[RECORDS PROVIDED — start]
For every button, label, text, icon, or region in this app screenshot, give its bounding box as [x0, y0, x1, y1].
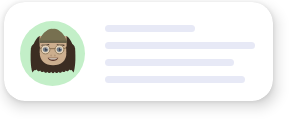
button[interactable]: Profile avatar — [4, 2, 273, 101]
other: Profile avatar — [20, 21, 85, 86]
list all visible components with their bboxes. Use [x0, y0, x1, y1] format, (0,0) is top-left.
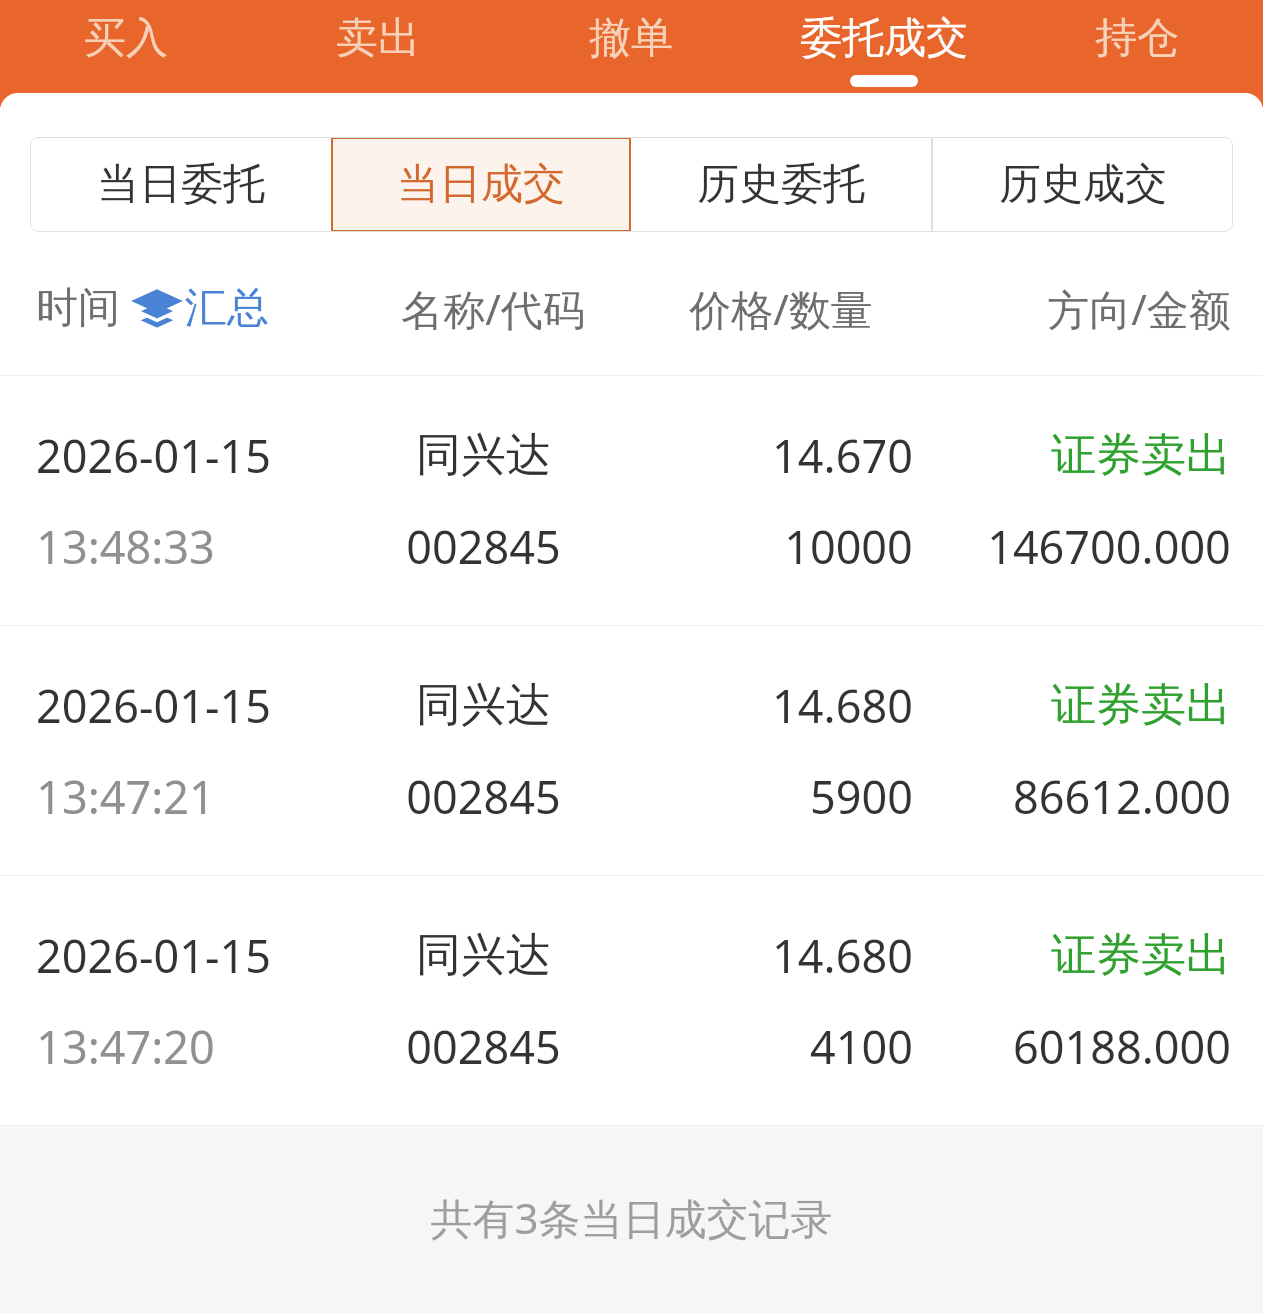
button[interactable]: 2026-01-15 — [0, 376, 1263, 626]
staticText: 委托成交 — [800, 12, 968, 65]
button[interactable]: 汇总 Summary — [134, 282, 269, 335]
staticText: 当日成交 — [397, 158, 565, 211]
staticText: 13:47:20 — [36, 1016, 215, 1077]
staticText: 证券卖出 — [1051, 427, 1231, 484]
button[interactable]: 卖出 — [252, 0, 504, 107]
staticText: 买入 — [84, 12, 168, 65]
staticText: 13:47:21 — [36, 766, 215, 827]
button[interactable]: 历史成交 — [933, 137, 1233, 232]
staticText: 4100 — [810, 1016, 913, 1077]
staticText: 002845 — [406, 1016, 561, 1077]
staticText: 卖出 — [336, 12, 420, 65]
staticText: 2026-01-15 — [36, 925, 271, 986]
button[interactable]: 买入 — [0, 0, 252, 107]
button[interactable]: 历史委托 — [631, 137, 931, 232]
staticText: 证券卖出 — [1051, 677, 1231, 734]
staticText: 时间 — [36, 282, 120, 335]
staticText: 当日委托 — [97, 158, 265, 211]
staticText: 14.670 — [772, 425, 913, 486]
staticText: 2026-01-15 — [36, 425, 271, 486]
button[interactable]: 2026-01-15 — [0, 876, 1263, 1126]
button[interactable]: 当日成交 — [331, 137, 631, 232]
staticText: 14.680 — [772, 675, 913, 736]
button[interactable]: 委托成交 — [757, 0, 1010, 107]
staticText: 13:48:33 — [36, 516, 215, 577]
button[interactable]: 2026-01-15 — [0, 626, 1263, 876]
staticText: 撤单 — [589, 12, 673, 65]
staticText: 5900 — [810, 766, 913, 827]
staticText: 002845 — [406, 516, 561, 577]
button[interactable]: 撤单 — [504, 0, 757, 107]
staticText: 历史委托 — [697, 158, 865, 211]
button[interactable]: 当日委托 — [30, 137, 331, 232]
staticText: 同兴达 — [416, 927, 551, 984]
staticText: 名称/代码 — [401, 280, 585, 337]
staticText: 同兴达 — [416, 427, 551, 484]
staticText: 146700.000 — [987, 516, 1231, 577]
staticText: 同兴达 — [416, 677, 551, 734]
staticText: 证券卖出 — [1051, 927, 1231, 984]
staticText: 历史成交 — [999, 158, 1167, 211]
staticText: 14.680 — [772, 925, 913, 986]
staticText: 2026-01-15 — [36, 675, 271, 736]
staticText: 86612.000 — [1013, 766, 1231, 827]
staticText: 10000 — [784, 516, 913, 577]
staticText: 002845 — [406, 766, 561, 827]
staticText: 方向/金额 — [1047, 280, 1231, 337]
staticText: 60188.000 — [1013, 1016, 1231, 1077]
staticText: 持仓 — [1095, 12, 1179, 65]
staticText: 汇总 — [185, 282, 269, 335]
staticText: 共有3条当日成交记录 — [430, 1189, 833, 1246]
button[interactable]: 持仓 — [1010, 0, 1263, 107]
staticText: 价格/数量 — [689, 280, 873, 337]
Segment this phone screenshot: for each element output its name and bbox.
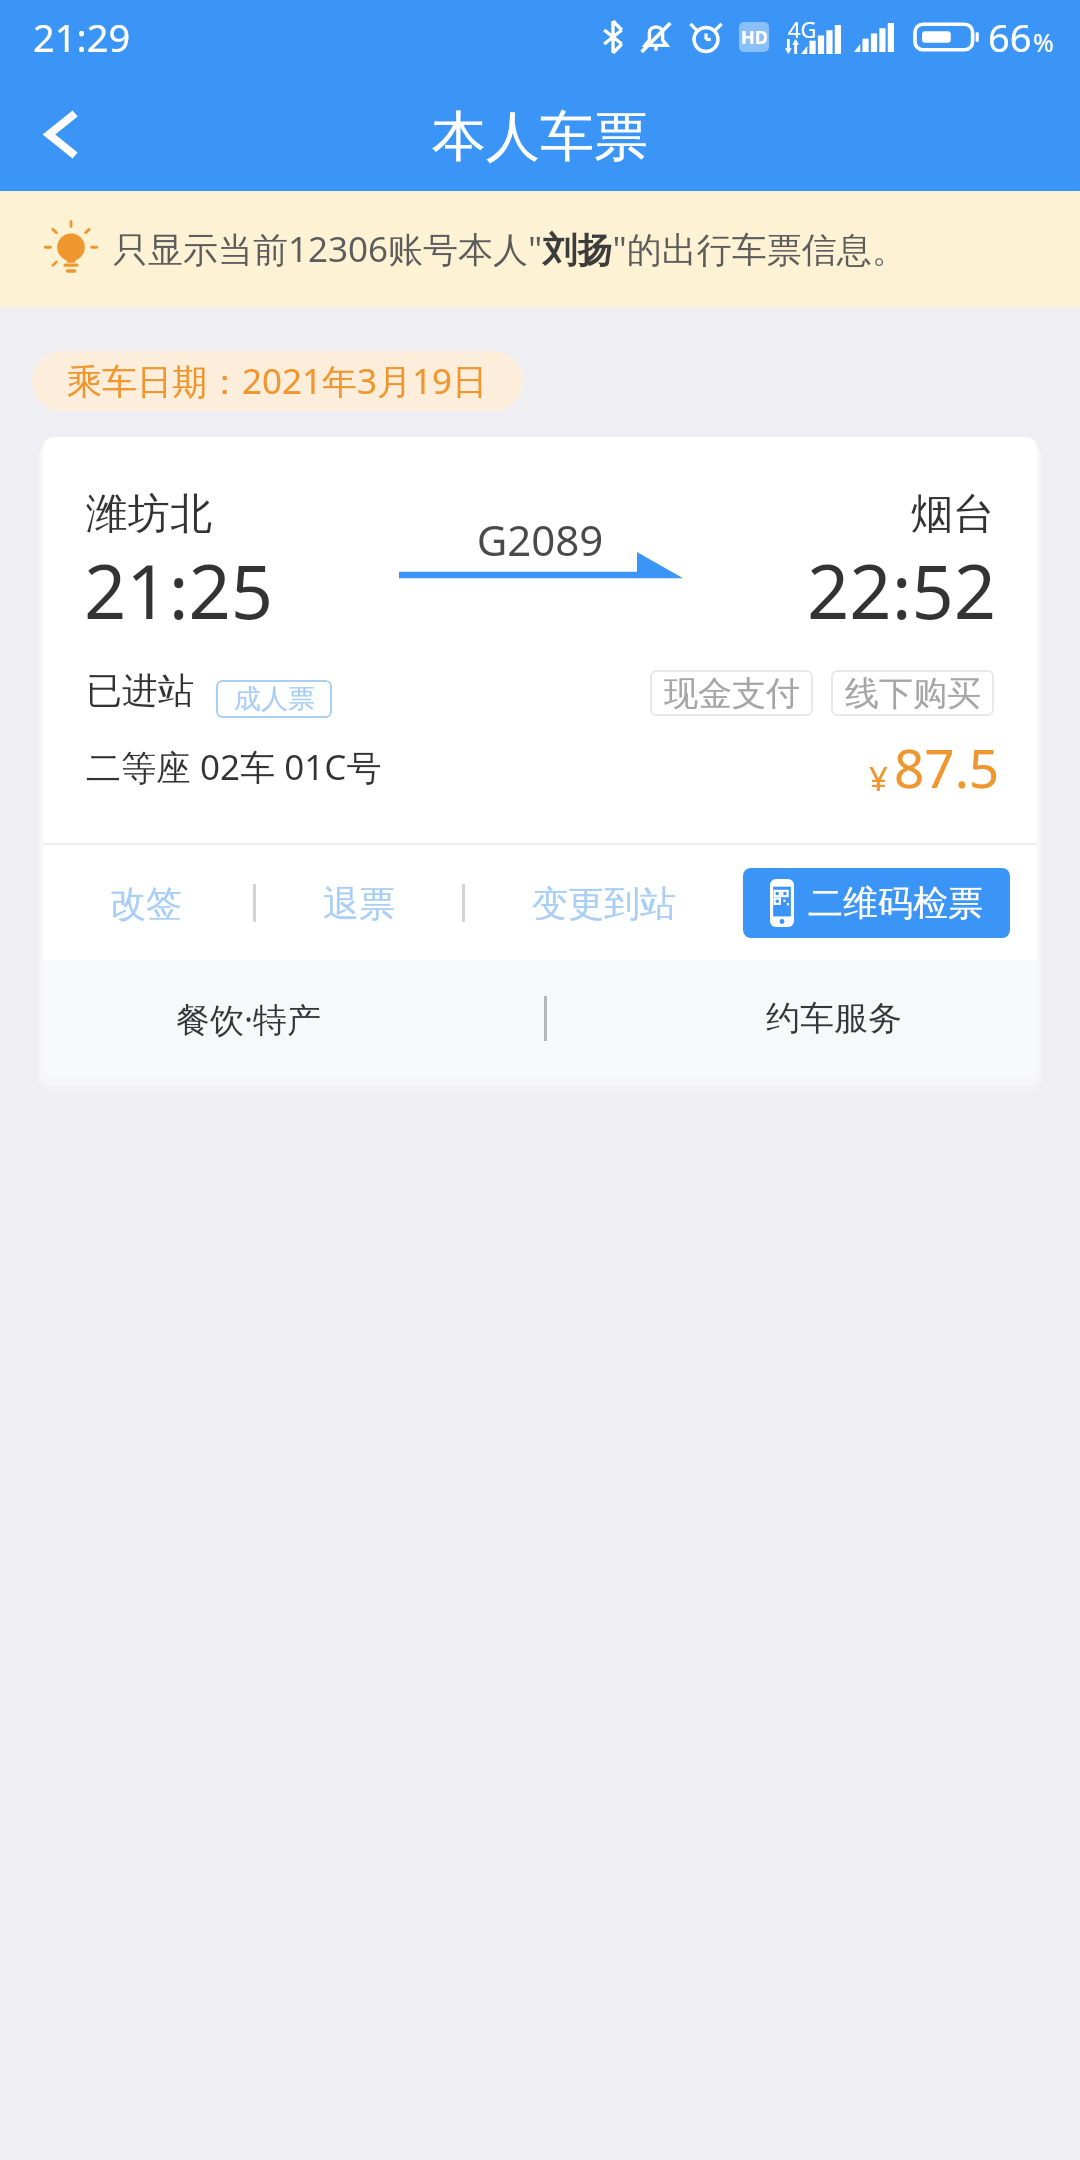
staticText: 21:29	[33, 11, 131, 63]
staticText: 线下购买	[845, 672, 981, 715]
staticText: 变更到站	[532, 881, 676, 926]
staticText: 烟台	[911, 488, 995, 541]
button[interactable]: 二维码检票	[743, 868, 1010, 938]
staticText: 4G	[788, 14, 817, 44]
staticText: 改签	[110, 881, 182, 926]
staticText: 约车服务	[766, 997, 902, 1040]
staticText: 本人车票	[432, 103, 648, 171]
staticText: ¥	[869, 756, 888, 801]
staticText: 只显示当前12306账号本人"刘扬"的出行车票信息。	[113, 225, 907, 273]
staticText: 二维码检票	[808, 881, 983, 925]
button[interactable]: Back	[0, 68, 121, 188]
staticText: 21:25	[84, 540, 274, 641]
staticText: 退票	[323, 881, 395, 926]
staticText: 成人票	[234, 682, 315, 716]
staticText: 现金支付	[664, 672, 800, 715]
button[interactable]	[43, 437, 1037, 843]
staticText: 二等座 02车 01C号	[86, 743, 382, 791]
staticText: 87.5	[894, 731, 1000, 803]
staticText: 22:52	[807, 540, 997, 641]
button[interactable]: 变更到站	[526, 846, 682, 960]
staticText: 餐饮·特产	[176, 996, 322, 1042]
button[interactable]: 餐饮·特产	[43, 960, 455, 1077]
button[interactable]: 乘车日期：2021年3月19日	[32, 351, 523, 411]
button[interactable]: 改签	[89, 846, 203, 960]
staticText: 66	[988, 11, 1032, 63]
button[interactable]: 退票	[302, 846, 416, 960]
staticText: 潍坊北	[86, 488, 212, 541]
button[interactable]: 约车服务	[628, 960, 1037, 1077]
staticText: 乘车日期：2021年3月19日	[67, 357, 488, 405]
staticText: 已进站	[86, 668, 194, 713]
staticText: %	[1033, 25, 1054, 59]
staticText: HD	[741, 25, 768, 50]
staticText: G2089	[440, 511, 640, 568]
[RECORDS PROVIDED — finish]
[RECORDS PROVIDED — start]
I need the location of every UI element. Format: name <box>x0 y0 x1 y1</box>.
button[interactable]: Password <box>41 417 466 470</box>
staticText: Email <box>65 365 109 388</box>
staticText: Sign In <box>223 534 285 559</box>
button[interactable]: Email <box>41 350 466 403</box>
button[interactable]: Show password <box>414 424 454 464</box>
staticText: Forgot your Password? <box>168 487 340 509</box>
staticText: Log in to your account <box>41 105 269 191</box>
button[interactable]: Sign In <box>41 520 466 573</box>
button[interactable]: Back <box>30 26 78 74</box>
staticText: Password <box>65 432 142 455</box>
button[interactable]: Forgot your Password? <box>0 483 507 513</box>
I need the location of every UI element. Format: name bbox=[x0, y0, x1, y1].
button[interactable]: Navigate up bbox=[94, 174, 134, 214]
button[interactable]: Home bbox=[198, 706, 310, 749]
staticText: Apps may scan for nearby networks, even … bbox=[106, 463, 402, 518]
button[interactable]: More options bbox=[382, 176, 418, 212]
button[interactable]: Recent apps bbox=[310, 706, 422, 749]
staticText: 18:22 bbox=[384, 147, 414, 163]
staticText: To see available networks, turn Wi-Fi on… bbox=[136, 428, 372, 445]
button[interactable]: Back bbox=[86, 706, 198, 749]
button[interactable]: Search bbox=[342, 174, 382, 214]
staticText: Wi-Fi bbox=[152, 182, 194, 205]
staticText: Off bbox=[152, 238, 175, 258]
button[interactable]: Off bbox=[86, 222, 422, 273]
[RECORDS PROVIDED — finish]
▶ TASK STATEMENT
Pick out every line of the listing containing the word "networks", and show those lines.

▶ SOLUTION FOR THIS TASK
staticText: Apps may scan for nearby networks, even … bbox=[106, 463, 402, 518]
staticText: To see available networks, turn Wi-Fi on… bbox=[136, 428, 372, 445]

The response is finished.